Segment Start: MATERIAL PROVIDED
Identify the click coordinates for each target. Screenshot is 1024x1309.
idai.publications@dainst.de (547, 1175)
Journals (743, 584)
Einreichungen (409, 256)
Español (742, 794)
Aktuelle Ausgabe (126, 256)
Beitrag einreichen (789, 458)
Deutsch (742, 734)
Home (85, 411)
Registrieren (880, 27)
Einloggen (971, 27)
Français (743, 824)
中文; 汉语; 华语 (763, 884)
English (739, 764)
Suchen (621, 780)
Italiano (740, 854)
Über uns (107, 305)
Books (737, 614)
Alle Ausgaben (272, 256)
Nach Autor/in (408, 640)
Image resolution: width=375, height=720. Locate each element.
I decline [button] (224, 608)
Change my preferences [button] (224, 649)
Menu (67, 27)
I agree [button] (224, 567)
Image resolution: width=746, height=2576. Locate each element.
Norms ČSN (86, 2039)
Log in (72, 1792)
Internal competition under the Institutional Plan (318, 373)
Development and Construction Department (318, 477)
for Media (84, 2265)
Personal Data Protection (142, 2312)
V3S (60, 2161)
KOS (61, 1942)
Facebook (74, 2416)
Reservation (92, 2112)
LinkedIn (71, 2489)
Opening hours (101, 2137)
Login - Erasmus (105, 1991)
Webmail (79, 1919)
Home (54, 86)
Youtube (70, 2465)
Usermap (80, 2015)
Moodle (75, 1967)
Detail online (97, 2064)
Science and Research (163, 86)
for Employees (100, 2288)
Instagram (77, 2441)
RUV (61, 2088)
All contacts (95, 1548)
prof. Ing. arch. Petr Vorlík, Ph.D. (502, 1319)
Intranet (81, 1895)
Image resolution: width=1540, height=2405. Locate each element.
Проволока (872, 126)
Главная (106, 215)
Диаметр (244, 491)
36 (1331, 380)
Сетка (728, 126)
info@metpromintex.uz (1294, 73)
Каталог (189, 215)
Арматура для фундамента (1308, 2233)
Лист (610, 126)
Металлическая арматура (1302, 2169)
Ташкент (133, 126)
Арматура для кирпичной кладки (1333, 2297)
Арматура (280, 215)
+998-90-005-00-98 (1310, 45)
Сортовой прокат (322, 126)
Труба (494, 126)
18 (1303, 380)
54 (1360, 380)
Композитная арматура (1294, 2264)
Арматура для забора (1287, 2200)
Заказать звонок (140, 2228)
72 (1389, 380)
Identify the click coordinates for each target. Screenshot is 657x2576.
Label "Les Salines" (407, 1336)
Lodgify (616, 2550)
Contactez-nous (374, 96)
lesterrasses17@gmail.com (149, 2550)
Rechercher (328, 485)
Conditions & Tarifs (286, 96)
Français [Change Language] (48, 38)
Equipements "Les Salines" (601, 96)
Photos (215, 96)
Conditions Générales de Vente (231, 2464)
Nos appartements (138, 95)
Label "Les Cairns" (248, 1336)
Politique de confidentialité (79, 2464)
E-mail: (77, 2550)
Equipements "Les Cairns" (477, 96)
Segment End: MATERIAL PROVIDED
## TASK ITEM
Retype the lines above, keeping every character.

## ANSWER SECTION
Identify the click coordinates for each target. Screenshot is 1024x1309.
idai.publications@dainst.de (547, 1175)
Journals (743, 584)
Einreichungen (409, 256)
Español (742, 794)
Aktuelle Ausgabe (126, 256)
Beitrag einreichen (789, 458)
Deutsch (742, 734)
Home (85, 411)
Registrieren (880, 27)
Einloggen (971, 27)
Français (743, 824)
中文; 汉语; 华语 (763, 884)
English (739, 764)
Suchen (621, 780)
Italiano (740, 854)
Über uns (107, 305)
Books (737, 614)
Alle Ausgaben (272, 256)
Nach Autor/in (408, 640)
Image resolution: width=375, height=720. Locate each element.
I decline [button] (224, 608)
Change my preferences [button] (224, 649)
Menu (67, 27)
I agree [button] (224, 567)
Image resolution: width=746, height=2576. Locate each element.
Norms ČSN (86, 2039)
Log in (72, 1792)
Internal competition under the Institutional Plan (318, 373)
Development and Construction Department (318, 477)
for Media (84, 2265)
Personal Data Protection (142, 2312)
V3S (60, 2161)
KOS (61, 1942)
Facebook (74, 2416)
Reservation (92, 2112)
LinkedIn (71, 2489)
Opening hours (101, 2137)
Login - Erasmus (105, 1991)
Webmail (79, 1919)
Home (54, 86)
Youtube (70, 2465)
Usermap (80, 2015)
Moodle (75, 1967)
Detail online (97, 2064)
Science and Research (163, 86)
for Employees (100, 2288)
Instagram (77, 2441)
RUV (61, 2088)
All contacts (95, 1548)
prof. Ing. arch. Petr Vorlík, Ph.D. (502, 1319)
Intranet (81, 1895)
Image resolution: width=1540, height=2405. Locate each element.
Проволока (872, 126)
Главная (106, 215)
Диаметр (244, 491)
36 (1331, 380)
Сетка (728, 126)
info@metpromintex.uz (1294, 73)
Каталог (189, 215)
Арматура для фундамента (1308, 2233)
Лист (610, 126)
Металлическая арматура (1302, 2169)
Ташкент (133, 126)
Арматура для кирпичной кладки (1333, 2297)
Арматура (280, 215)
+998-90-005-00-98 (1310, 45)
Сортовой прокат (322, 126)
Труба (494, 126)
18 (1303, 380)
54 (1360, 380)
Композитная арматура (1294, 2264)
Арматура для забора (1287, 2200)
Заказать звонок (140, 2228)
72 (1389, 380)
Identify the click coordinates for each target. Screenshot is 657x2576.
Label "Les Salines" (407, 1336)
Lodgify (616, 2550)
Contactez-nous (374, 96)
lesterrasses17@gmail.com (149, 2550)
Rechercher (328, 485)
Conditions & Tarifs (286, 96)
Français [Change Language] (48, 38)
Equipements "Les Salines" (601, 96)
Photos (215, 96)
Conditions Générales de Vente (231, 2464)
Nos appartements (138, 95)
Label "Les Cairns" (248, 1336)
Politique de confidentialité (79, 2464)
E-mail: (77, 2550)
Equipements "Les Cairns" (477, 96)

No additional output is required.